─── Dataset content
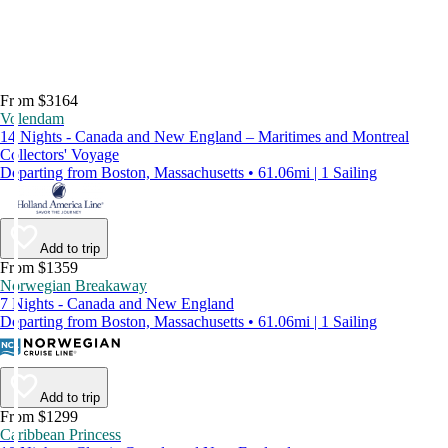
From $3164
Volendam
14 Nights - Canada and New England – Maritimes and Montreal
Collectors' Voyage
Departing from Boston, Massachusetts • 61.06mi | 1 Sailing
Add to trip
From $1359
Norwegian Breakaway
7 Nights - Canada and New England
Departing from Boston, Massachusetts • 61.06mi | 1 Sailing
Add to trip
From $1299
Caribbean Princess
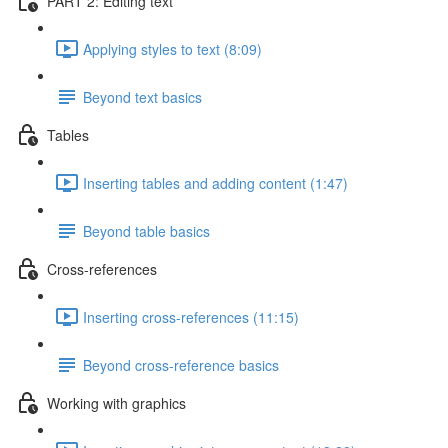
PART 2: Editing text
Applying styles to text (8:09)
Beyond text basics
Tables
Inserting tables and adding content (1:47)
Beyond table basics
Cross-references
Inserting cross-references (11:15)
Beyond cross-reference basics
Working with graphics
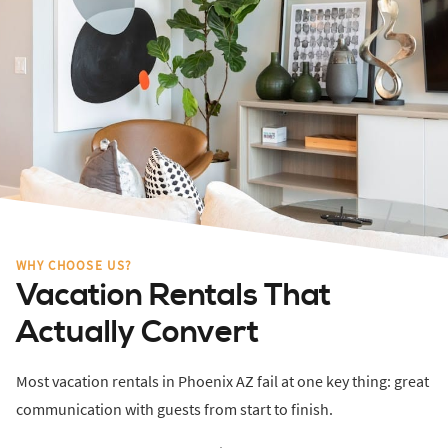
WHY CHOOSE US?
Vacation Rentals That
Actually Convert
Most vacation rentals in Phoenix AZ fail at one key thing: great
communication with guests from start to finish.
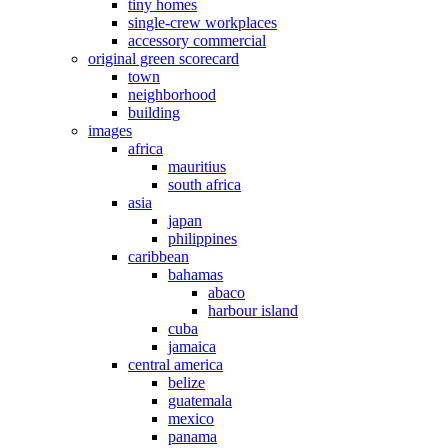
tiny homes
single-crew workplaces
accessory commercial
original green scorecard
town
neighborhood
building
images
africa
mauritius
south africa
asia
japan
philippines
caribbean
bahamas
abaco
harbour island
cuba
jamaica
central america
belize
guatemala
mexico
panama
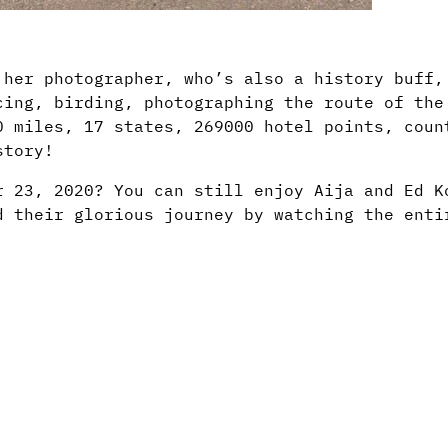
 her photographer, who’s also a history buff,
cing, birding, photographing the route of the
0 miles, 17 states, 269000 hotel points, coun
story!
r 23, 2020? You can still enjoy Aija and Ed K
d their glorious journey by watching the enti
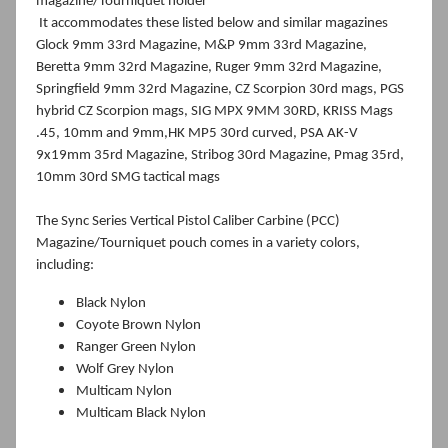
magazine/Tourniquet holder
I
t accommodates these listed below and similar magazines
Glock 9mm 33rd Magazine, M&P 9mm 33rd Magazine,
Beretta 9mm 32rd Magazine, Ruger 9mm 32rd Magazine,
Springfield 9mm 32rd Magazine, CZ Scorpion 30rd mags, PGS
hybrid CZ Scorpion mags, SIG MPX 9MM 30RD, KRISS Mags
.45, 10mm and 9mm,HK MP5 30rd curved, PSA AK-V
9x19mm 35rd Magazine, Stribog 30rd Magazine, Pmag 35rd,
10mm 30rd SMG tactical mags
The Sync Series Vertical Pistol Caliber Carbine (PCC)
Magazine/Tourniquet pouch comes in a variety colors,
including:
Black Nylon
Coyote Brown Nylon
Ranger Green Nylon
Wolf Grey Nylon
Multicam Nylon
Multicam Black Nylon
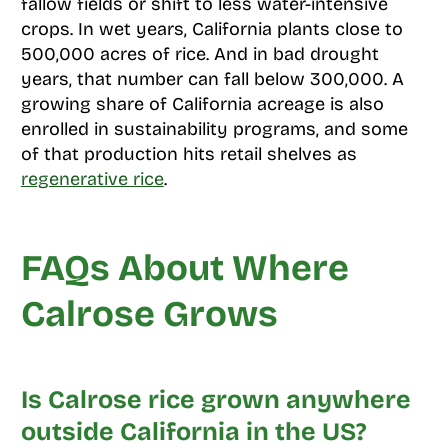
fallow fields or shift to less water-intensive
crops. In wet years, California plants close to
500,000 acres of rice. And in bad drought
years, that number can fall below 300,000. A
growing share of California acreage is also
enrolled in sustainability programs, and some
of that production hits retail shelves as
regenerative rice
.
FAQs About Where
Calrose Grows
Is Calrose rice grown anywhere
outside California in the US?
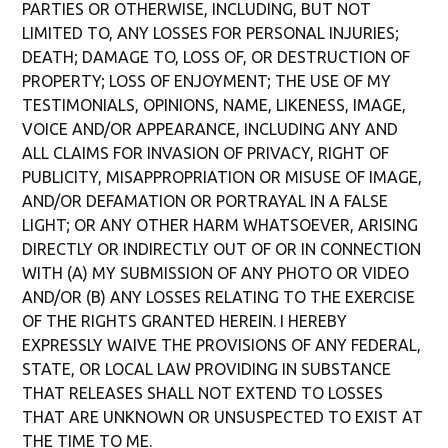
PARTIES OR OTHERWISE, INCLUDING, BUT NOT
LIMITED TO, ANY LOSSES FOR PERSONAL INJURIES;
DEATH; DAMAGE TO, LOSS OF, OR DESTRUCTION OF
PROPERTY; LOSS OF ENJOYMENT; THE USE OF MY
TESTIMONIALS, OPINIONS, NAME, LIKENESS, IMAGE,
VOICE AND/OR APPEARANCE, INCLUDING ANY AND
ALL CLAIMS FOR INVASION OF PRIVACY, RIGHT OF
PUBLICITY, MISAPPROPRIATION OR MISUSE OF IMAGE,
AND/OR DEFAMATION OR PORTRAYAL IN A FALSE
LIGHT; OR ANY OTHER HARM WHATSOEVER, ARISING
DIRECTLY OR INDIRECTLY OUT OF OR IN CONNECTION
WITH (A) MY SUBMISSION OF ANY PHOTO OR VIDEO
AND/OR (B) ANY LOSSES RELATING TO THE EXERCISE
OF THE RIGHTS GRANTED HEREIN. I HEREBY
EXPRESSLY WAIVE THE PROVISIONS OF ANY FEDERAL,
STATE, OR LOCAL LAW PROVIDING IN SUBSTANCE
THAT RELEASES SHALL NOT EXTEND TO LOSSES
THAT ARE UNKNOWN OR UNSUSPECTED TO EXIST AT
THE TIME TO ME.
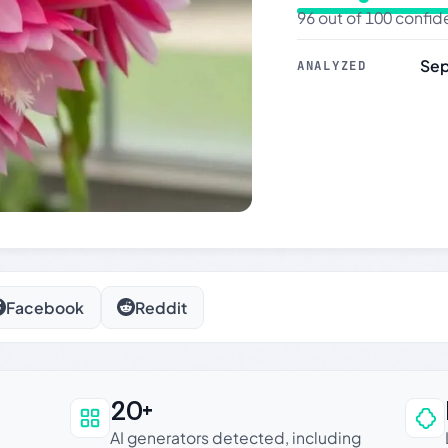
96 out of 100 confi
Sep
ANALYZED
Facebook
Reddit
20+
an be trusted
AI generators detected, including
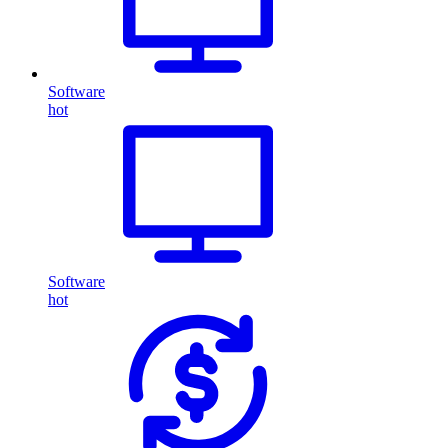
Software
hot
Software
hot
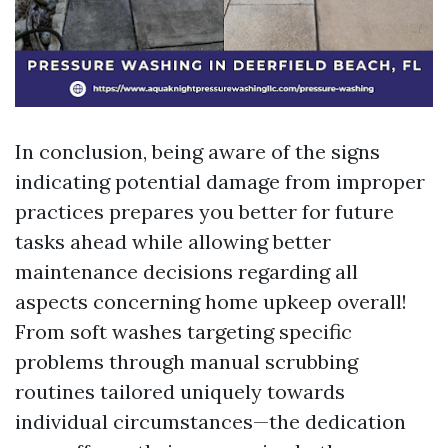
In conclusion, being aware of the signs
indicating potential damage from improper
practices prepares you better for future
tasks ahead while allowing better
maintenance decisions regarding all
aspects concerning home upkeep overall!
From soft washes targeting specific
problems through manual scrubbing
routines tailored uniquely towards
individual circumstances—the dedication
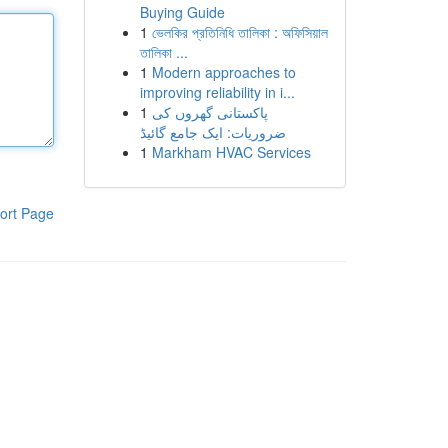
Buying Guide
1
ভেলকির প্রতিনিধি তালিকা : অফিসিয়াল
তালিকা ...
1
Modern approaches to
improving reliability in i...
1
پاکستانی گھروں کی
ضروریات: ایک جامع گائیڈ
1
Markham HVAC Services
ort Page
──────
## Problem details
Find the line with "of that production hits retail shelves as" in the entries above. Set down exactly every line from it up to and including the line with "PUBLICITY, MISAPPROPRIATION OR", images excluded.

## Written response
of that production hits retail shelves as
regenerative rice
.
FAQs About Where
Calrose Grows
Is Calrose rice grown anywhere
outside California in the US?
PARTIES OR OTHERWISE, INCLUDING, BUT NOT
LIMITED TO, ANY LOSSES FOR PERSONAL INJURIES;
DEATH; DAMAGE TO, LOSS OF, OR DESTRUCTION OF
PROPERTY; LOSS OF ENJOYMENT; THE USE OF MY
TESTIMONIALS, OPINIONS, NAME, LIKENESS, IMAGE,
VOICE AND/OR APPEARANCE, INCLUDING ANY AND
ALL CLAIMS FOR INVASION OF PRIVACY, RIGHT OF
PUBLICITY, MISAPPROPRIATION OR MISUSE OF IMAGE,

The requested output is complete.